Following the first Democratic debate, Fox News and the broader conservative ecosystem erupted in a coordinated effort to paint the Democrats as frivolous spenders, handing out free stuff to everyone without bothering to discuss how they’d pay for it. However, the irony of this attack is thick, given how the Democrats have taken up the burden of fiscal responsibility in the modern era. The Republican Party has no choice but to dig deeply into the history books to find the last GOP president who actually bothered to leave the deficit in better shape than when he was inaugurated. Meanwhile, President Obama, like President Clinton before him, has seen the federal budget deficit fall by record numbers.
According to a new report from the Wall Street Journal’s Market Watch site, the federal government ran up a deficit of $439 billion for the 2015 fiscal year. That’s 2.5 percent of GDP, which is the lowest level since 2007. Why is this significant? The Obama administration inherited a $1.4 trillion (with a “t”) budget deficit — driven in large part by stimulus spending meant to combat the financial crisis — which authorized George W. Bush in October 2008.
Since then, Obama has presided over a gradual $1 trillion-dollar reduction in the deficit. Insofar as deficit reduction is important — and remember, according to the rhetoric of the GOP over the past several years, it is very important — this is a massive achievement for the Obama administration. Massive. And neither he nor the Democrats will get any credit for it.
If Mitt Romney’s lies about the deficit in 2012 were a predictor of the GOP’s attack plan for 2016, we can expect to hear the Republican ticket attack both Obama and the Democratic nominee on this very issue. But they won’t cite deficit numbers because, well, they’re not nearly as dumb as they look. Instead, they’ll recycle the Romney tactic of conflating the deficit and the national debt — two entirely separate numbers.
For example, Romney said during his first debate against Obama in 2012: “The president said he’d cut the deficit in half. Unfortunately, he doubled it.” Well, no. The deficit wasn’t “doubled” at all. It was the debt that rose, but analysts have repeatedly shown that the chief drivers of national debt were George W. Bush’s wars, Medicare Part-D (a Bush-era policy) and the impact of the Great Recession — none of which was offset with higher taxes or spending cuts. Obama can hardly be blamed for all that.

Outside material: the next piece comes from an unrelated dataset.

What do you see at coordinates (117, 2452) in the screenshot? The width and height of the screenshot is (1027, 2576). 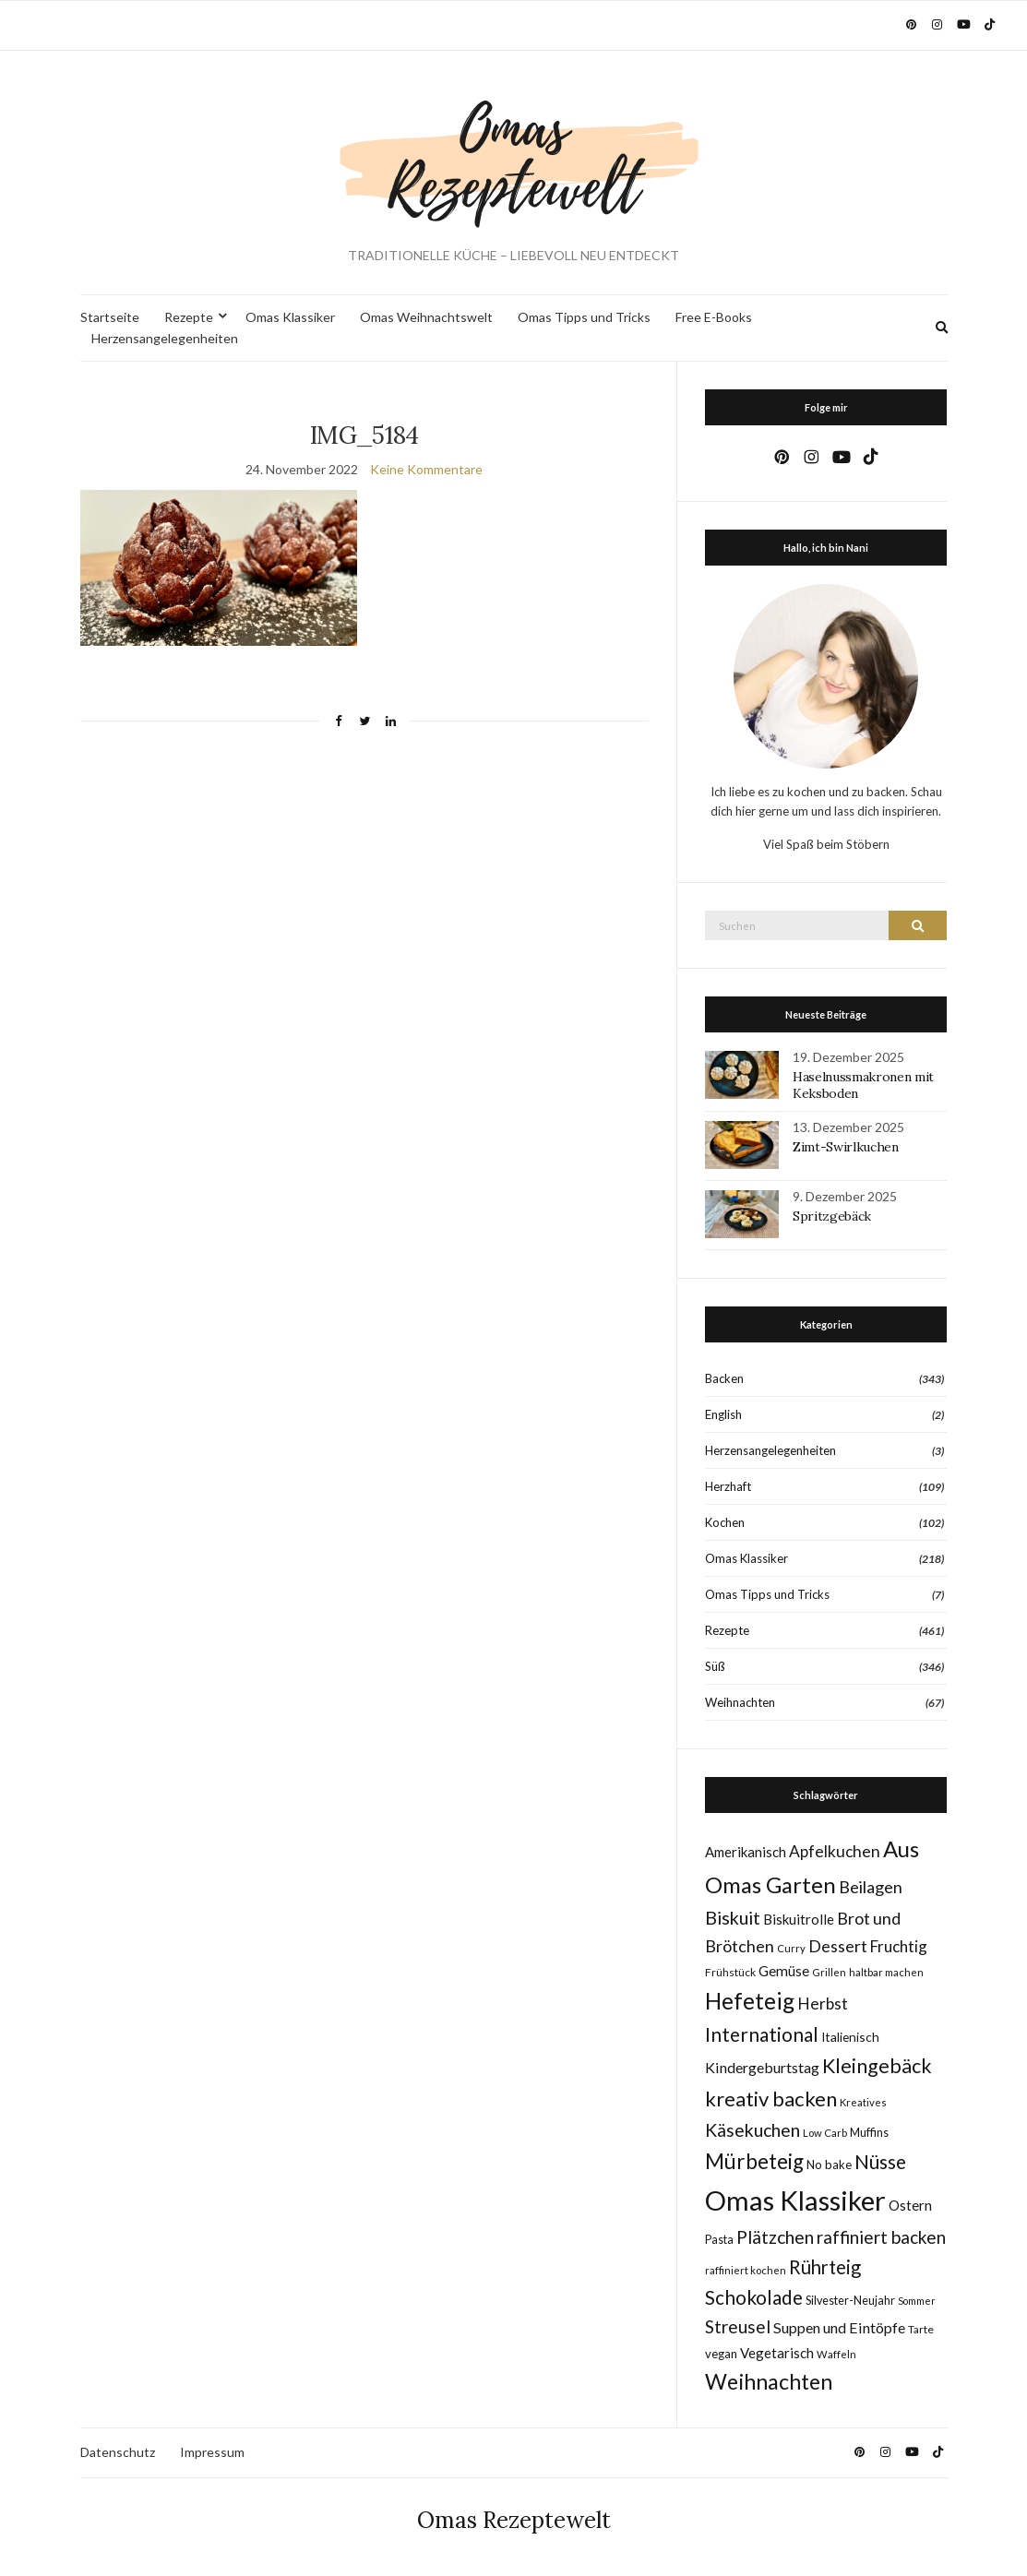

Not insignificantly, though, the Obama administration’s deficit reduction has slowed the growth of the debt. In fact, the year-over-year increase in the debt has slowed to 10 percent. Compare that with the highest growth rate for the debt ever — 13.4 percent per year under, yes, Ronald Reagan. We’ll circle back to comparing the records of recent presidents in a second.
Meanwhile, contra Romney, Obama promised to cut the deficit in half, and he did. It took him five years instead of four, but he did it. Suffice to say, when you hear the GOP talk about government spending, listen for their deliberate swapping of the terms “deficit” and “debt.” They do it a lot.